Could you post a picture of the problem- both with a log problem loaded and shots from several different angles of the area in question without a log in the way.

Short logs may require a jig. But the design of the jig depends a bit on the design of the mill.


----------



## Ken Johnson (Nov 8, 2007)

If they are not too long, maybe you'd be better off milling them on your bandsaw. Just a thought.


----------



## Oscar (Jun 7, 2008)

I've been trying to get a picture or two off my dig camera onto the computer and can't! As soon as I can figure out the problem I'll post them. Thanks for your patience.


----------



## Oscar (Jun 7, 2008)

*pictures*

Here are a couple of pictures showing the bed and the one clamping device (Screw Type) for the entire saw. There are the stops on the far side of the bed that only work with a flat surface. I'd like and do think having some clamping device in the middle of the bed which is mobile enough to locate it/them in such a fashion, logs are held securely. Even if it was only for the first side of the cant to be. After I get one flat side I can use the stops on the bed and can use some type of wedging to hold the log from lateral movement. Any and all help is appreciated!


----------



## dirtclod (May 7, 2008)

I can see why you're having problems with your mill posts. But I can't tell from the angle what the range of motion your dogs can achieve. I also can't make out enough detail about their construction. Can you try a shot of them from 90 degrees to the bed?

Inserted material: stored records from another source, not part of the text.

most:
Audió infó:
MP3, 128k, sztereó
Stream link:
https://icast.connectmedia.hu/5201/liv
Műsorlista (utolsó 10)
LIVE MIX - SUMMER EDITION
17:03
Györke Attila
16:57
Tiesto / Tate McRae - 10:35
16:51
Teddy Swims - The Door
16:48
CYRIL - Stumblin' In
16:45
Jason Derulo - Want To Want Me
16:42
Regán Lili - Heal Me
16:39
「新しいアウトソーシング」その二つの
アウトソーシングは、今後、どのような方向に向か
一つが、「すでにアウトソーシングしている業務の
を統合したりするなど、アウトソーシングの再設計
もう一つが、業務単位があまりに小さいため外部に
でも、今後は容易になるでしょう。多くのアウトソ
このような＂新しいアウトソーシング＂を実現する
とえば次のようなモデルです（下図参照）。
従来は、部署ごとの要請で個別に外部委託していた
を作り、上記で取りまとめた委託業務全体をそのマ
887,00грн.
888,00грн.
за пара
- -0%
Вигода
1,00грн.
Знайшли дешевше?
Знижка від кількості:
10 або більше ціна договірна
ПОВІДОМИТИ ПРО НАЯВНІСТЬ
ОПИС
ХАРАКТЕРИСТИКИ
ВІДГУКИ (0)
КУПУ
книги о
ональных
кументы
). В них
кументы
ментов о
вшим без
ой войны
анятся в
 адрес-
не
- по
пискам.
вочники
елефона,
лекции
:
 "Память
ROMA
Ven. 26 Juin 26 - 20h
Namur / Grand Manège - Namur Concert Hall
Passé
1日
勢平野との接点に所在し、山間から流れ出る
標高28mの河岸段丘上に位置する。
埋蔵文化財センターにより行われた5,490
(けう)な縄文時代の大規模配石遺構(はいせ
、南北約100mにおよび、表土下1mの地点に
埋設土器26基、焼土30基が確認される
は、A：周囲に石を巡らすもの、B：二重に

The layout of your mill, while similar, is different from the one I operate. But I'm assuming you're bunks are 4' apart and the shorts are at least 4' long. Your mill has the same mill stops on the bunks as the one I operate. I will lay something like a 4x4 across two bunks and place the short against it. (The 4x4 takes the place of the mill posts.) Then dog the short in the middle. With only one dog everything has to be nearly perfect. I test for stability and shim/wedge/reposition until I'm satisified.

On fatter logs I will sometimes use firewood splits as wedges placed against the bunk stops in lieu of the 4x4. This allows the log to move closer to the stops so the blade guides align better. 

Anything shorter than 4' requires a different approach.


----------



## Rodney Sinclair (Aug 17, 2008)

I have the 1220 and it has three shafts that holds a stop and a dog on each shaft. I think if it was me, I'd call TimberKing. I don't think you have all your equipment. Hope this helps.

Rodney


----------